The Taste of Many Mountains is my first novel and was released on the market by publisher Thomas Nelson (HarperCollins) August 5, 2014. I wrote this novel for younger people living in an age of globalization who want to make a meaningful difference in the world, meaningful both to them and the people whom they seek to help. My purpose in writing it as a novel as opposed to a non-fiction book was to absorb a much wider audience into issues of development and globalization through the minds and growth of interesting characters.
I wrote the novel over a span of five years, and it is based on a true story of a grant that a group of us at U.C. Berkeley and the University of San Francisco received from USAID to study the impact of fair trade coffee in Central America.
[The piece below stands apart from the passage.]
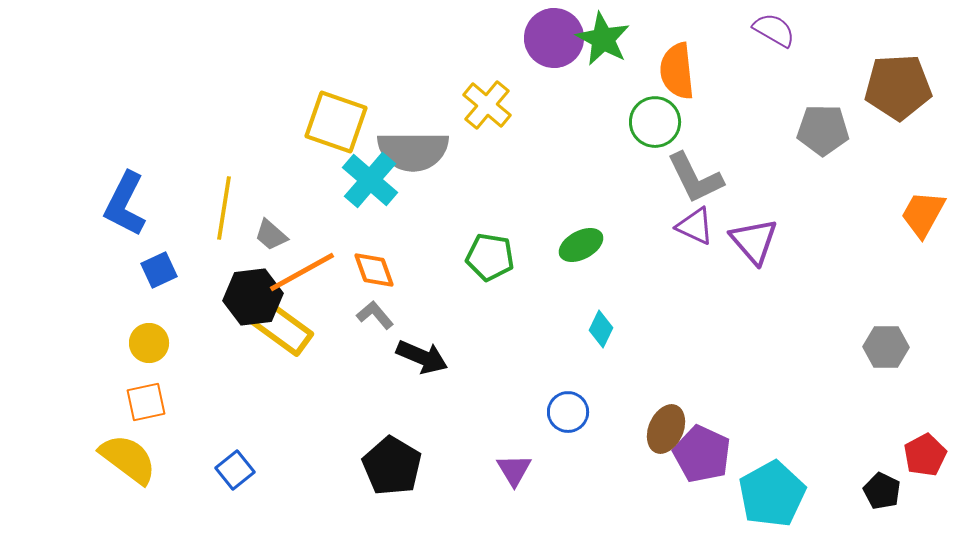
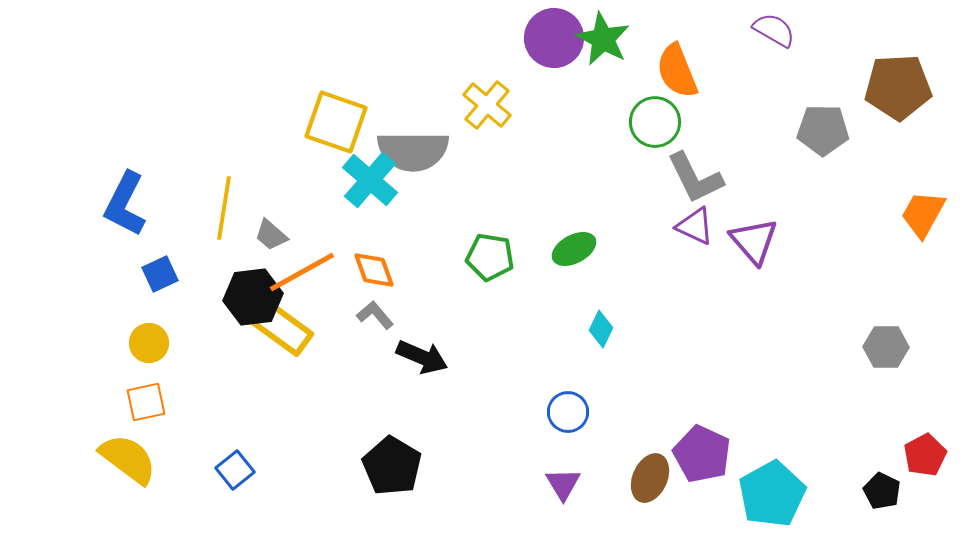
orange semicircle at (677, 71): rotated 16 degrees counterclockwise
green ellipse at (581, 245): moved 7 px left, 4 px down
blue square at (159, 270): moved 1 px right, 4 px down
brown ellipse at (666, 429): moved 16 px left, 49 px down
purple triangle at (514, 470): moved 49 px right, 14 px down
As part of this grant we assigned a small platoon of graduate students from our two universities to the task of following a bag of fair-trade coffee beans all the way from peasant coffee growers in the western highlands of Guatemala, to a processor, a fair-trade exporter, to a roaster in Oakland, all the way to a café in San Francisco, calculating the profit made at every stage of the journey. Here is a short documentary on the writing of the novel that was done in Guatemala.
The student characters in the novel each come with their share of baggage–and very different views on poverty and globalization issues. Following the path of the coffee beans, the students encounter a series of events that cause them to engage in a meaningful dialogue about poverty and globalization issues that lead them to consider the role and responsibility of people in the rich world to the poor in the developing world. In this dialogue, there are vivid discussions between the characters about issues such as sweatshops, microfinance, and global free trade in which intelligent students from different perspectives struggle with these issues. At another level the novel is a kind of coming-of-age story for 20-somethings, and part of it hints at a modern, globalized remake of the Wizard of Oz: As they follow down the road of the coffee beans, each student has a flaw that can only be addressed through the friction that develops through the clashing interaction of the characters in the group.
The main character is a young development economist named Angela, who was adopted by an American family as a Guatemalan orphan during the civil war. Angela struggles with her identity. She is returning to the country for the first time, seeing how her life as it is and as it would have been, conflicted with this contrast both intellectually and personally. The students befriend a peasant coffee grower, Fernando Ixtamperic, who recounts a sequence of stories about the history of coffee growing in his family from the time coffee was introduced in Guatemala in the 1860s up to the present. In these stories we learn about how globalization has touched this coffee-growing Mayan family over generations to the present. These historical vignettes function as back-stories that play off each other, until they finally converge to a climax during Guatemala’s civil war and then finally to the present, profoundly affecting the students and how they view the the meaning and purpose of their lives in a globalized world.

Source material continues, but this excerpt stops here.